(Transcribed page contents)
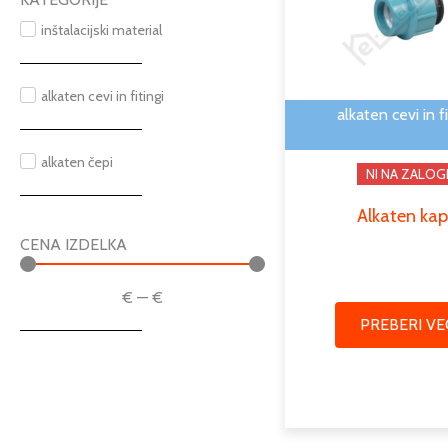
inštalacijski material
alkaten cevi in fitingi
alkaten cevi in fi
alkaten čepi
NI NA ZALOG
Alkaten ka
CENA IZDELKA
€
—
€
PREBERI VE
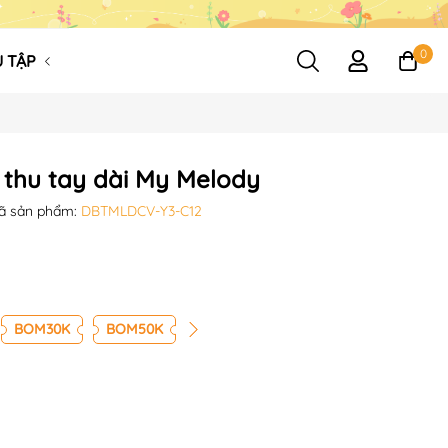
0
 TẬP
 thu tay dài My Melody
ã sản phẩm:
DBTMLDCV-Y3-C12
BOM30K
BOM50K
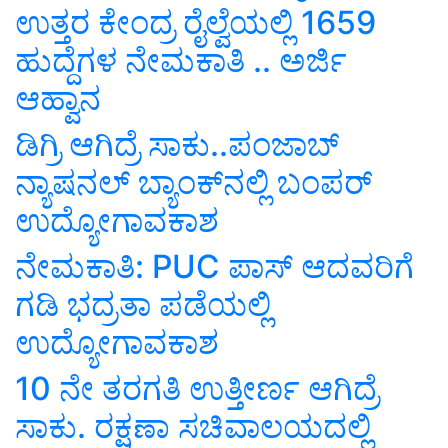
ಉತ್ತರ ಕೇಂದ್ರ ರೈಲ್ವೆಯಲ್ಲಿ 1659
ಹುದ್ದೆಗಳ ನೇಮಕಾತಿ .. ಅರ್ಜಿ
ಆಹ್ವಾನ
ಡಿಗ್ರಿ ಆಗಿದ್ರೆ ಸಾಕು..ಪಂಜಾಬ್‌
ನ್ಯಾಷನಲ್‌ ಬ್ಯಾಂಕ್‌ನಲ್ಲಿ ಬಂಪರ್‌
ಉದ್ಯೋಗಾವಕಾಶ
ನೇಮಕಾತಿ: PUC ಪಾಸ್‌ ಆದವರಿಗೆ
ಗಡಿ ಭದ್ರತಾ ಪಡೆಯಲ್ಲಿ
ಉದ್ಯೋಗಾವಕಾಶ
10 ನೇ ತರಗತಿ ಉತ್ತೀರ್ಣ ಆಗಿದ್ರೆ
ಸಾಕು. ರಕ್ಷಣಾ ಸಚಿವಾಲಯದಲ್ಲಿ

» ABOUT THIS TASK
Give again, exactly, every line from the one holding "ಡಿಗ್ರಿ ಆಗಿದ್ರೆ ಸಾಕು..ಪಂಜಾಬ್‌" to the last line of the data.

» FINAL ANSWER
ಡಿಗ್ರಿ ಆಗಿದ್ರೆ ಸಾಕು..ಪಂಜಾಬ್‌
ನ್ಯಾಷನಲ್‌ ಬ್ಯಾಂಕ್‌ನಲ್ಲಿ ಬಂಪರ್‌
ಉದ್ಯೋಗಾವಕಾಶ
ನೇಮಕಾತಿ: PUC ಪಾಸ್‌ ಆದವರಿಗೆ
ಗಡಿ ಭದ್ರತಾ ಪಡೆಯಲ್ಲಿ
ಉದ್ಯೋಗಾವಕಾಶ
10 ನೇ ತರಗತಿ ಉತ್ತೀರ್ಣ ಆಗಿದ್ರೆ
ಸಾಕು. ರಕ್ಷಣಾ ಸಚಿವಾಲಯದಲ್ಲಿ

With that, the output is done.